Publication of the LGL-TPE in the journal Geophysical Research Letters. Press release on January 13, 2022.
In a new study published in Geophysical Research Letters, two scientists – Chloé Michaut from Ecole normale supérieure de Lyon1 and Jerome A. Neufeld from University of Cambridge2, propose a new model of crystallization of the lunar magma ocean where the crystals remain suspended in the lunar interior and the formation of the crust only begins once a critical crystal content is reached.
Over fifty years ago, the Apollo 11 astronauts sampled the lunar Highlands. These large, pale regions of the Moon are visible to the naked eye, and are mainly composed of relatively light rocks called anorthosites. These anorthosites formed very early in the history of the lunar surface, between 4.3 and 4.5 billion years ago. Similar anorthosites can be found in fossil magma chambers on Earth, and are thought to have formed through the crystallization of magma. Producing such large volumes of anorthosite on the Moon requires a huge global magma ocean.
Since the Apollo era, it has been thought that the lunar crust would have been formed by flotation of light anorthite crystals at the surface of a liquid ocean, with the heavier crystals of olivine sedimentating at the base of the ocean. This flotation models elegantly explains the early formation of these anorthositic Highlands. However, since the Apollo missions many lunar meteorites have been analyzed and the surface of the Moon has been studied from space. Lunar anorthosites appear more heterogenous in composition than the original Apollo samples, which contradicts a flotation scenario in which the liquid ocean is the common source of all anorthosites. The range of anorthosites ages (over 200 million years) is similarly difficult to reconcile with an ocean of essentially liquid magma whose characteristic solidification time is close to 100 Myr.

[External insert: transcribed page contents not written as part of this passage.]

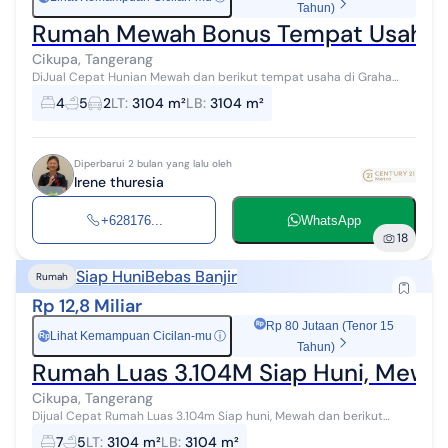
Tahun)
Rumah Mewah Bonus Tempat Usaha da
Cikupa, Tangerang
DiJual Cepat Hunian Mewah dan berikut tempat usaha di Graha
Permata Cikupa Tangerang Luas Tanah: 3.104 m² Full Bangunan Fully
4
5
2
LT
:
3104 m²
LB
:
3104 m²
Furnished 3 1/2 La...
Diperbarui 2 bulan yang lalu oleh
Irene thuresia
+628176...
WhatsApp
18
Siap Huni
Bebas Banjir
Rumah
Rp 12,8 Miliar
Rp 80 Jutaan (Tenor 15
Lihat Kemampuan Cicilan-mu
ⓘ
Rp
Tahun)
Rumah Luas 3.104M Siap Huni, Mewah
Cikupa, Tangerang
Dijual Cepat Rumah Luas 3.104m Siap huni, Mewah dan berikut
tempat usaha di Graha Permata Cikupa Tangerang Luas Tanah:
7
5
LT
:
3104 m²
LB
:
3104 m²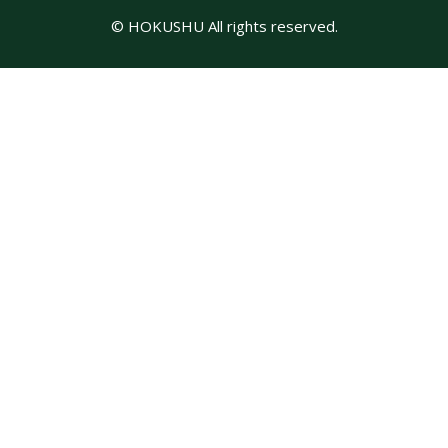
© HOKUSHU All rights reserved.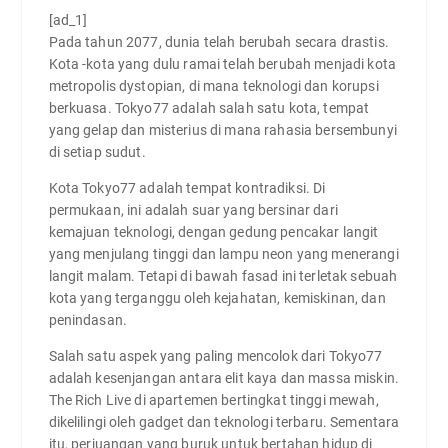
[ad_1]
Pada tahun 2077, dunia telah berubah secara drastis.
Kota -kota yang dulu ramai telah berubah menjadi kota
metropolis dystopian, di mana teknologi dan korupsi
berkuasa. Tokyo77 adalah salah satu kota, tempat
yang gelap dan misterius di mana rahasia bersembunyi
di setiap sudut.
Kota Tokyo77 adalah tempat kontradiksi. Di
permukaan, ini adalah suar yang bersinar dari
kemajuan teknologi, dengan gedung pencakar langit
yang menjulang tinggi dan lampu neon yang menerangi
langit malam. Tetapi di bawah fasad ini terletak sebuah
kota yang terganggu oleh kejahatan, kemiskinan, dan
penindasan.
Salah satu aspek yang paling mencolok dari Tokyo77
adalah kesenjangan antara elit kaya dan massa miskin.
The Rich Live di apartemen bertingkat tinggi mewah,
dikelilingi oleh gadget dan teknologi terbaru. Sementara
itu, perjuangan yang buruk untuk bertahan hidup di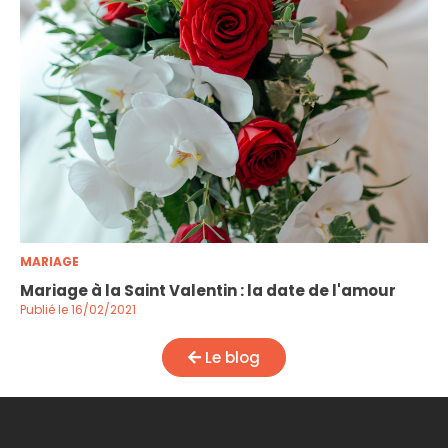
MARIAGE
Mariage à la Saint Valentin : la date de l'amour
Publié le 16/02/2021
Le blog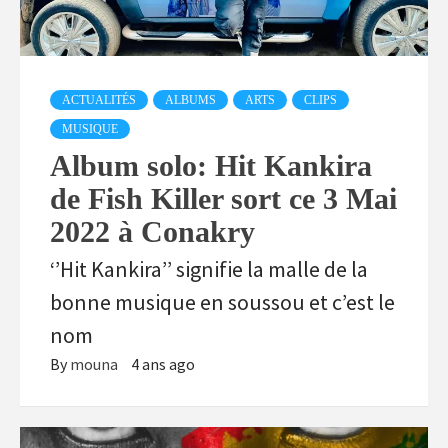
ACTUALITÉS
ALBUMS
ARTS
CLIPS
MUSIQUE
Album solo: Hit Kankira
de Fish Killer sort ce 3 Mai
2022 à Conakry
‘’Hit Kankira’’ signifie la malle de la
bonne musique en soussou et c’est le
nom
By
mouna
4 ans ago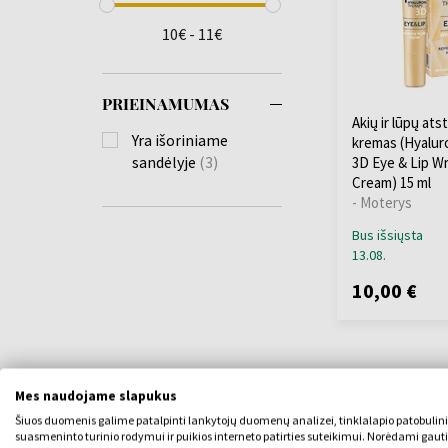
10€ - 11€
PRIEINAMUMAS
Akių ir lūpų at
Yra išoriniame
kremas (Hyalur
sandėlyje
(3)
3D Eye & Lip Wri
Cream) 15 ml
- Moterys
Bus išsiųsta
13.08.
10,00 €
Mes naudojame slapukus
Šiuos duomenis galime patalpinti lankytojų duomenų analizei, tinklalapio patobulin
suasmeninto turinio rodymui ir puikios interneto patirties suteikimui. Norėdami gauti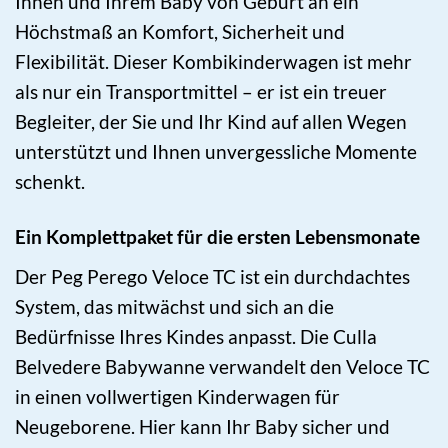
Ihnen und Ihrem Baby von Geburt an ein
Höchstmaß an Komfort, Sicherheit und
Flexibilität. Dieser Kombikinderwagen ist mehr
als nur ein Transportmittel – er ist ein treuer
Begleiter, der Sie und Ihr Kind auf allen Wegen
unterstützt und Ihnen unvergessliche Momente
schenkt.
Ein Komplettpaket für die ersten Lebensmonate
Der Peg Perego Veloce TC ist ein durchdachtes
System, das mitwächst und sich an die
Bedürfnisse Ihres Kindes anpasst. Die Culla
Belvedere Babywanne verwandelt den Veloce TC
in einen vollwertigen Kinderwagen für
Neugeborene. Hier kann Ihr Baby sicher und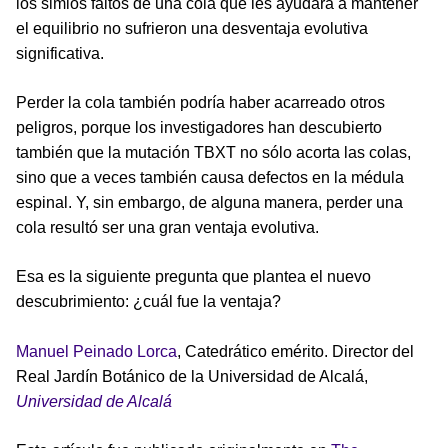
los simios faltos de una cola que les ayudara a mantener
el equilibrio no sufrieron una desventaja evolutiva
significativa.
Perder la cola también podría haber acarreado otros
peligros, porque los investigadores han descubierto
también que la mutación TBXT no sólo acorta las colas,
sino que a veces también causa defectos en la médula
espinal. Y, sin embargo, de alguna manera, perder una
cola resultó ser una gran ventaja evolutiva.
Esa es la siguiente pregunta que plantea el nuevo
descubrimiento: ¿cuál fue la ventaja?
Manuel Peinado Lorca
, Catedrático emérito. Director del
Real Jardín Botánico de la Universidad de Alcalá,
Universidad de Alcalá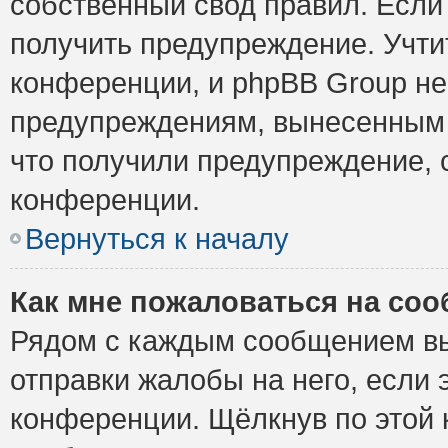
собственный свод правил. Если
получить предупреждение. Учти
конференции, и phpBB Group не
предупреждениям, вынесенным н
что получили предупреждение, 
конференции.
Вернуться к началу
Как мне пожаловаться на со
Рядом с каждым сообщением вы
отправки жалобы на него, если
конференции. Щёлкнув по этой к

In an article published in Geophysical Research Letters, two scientists from Ecole normale supérieure de Lyon and the University of Cambridge propose a new model of lunar crustal formation from the freezing of a slushy magma ocean. In the low lunar gravity, crystal segregation is difficult, particularly in a vigorously convecting magma ocean. If the crystals remain suspended as a crystal slurry, then when the crystal content of the slurry exceeds a critical threshold, the slurry becomes very viscous, and the deformation slow. This increase of crystal content occurs most dramatically near the surface, where the slushy magma ocean is cooled resulting in a hot, well mixed interior and a sluggish, crystal rich lunar lid. Here the authors suggest that it is in this stagnant lid that the lunar crust could form by the percolation of light, anorthite-enriched melt from the convecting crystalline slurry below. Extremely enriched lunar surface rocks likely formed in crustal magmatic chambers within this stagnant layer explaining their diversity. Their results suggest that the time scale of crustal formation is then of several hundreds of million years, which corresponds to the observed ages of the lunar anorthosites.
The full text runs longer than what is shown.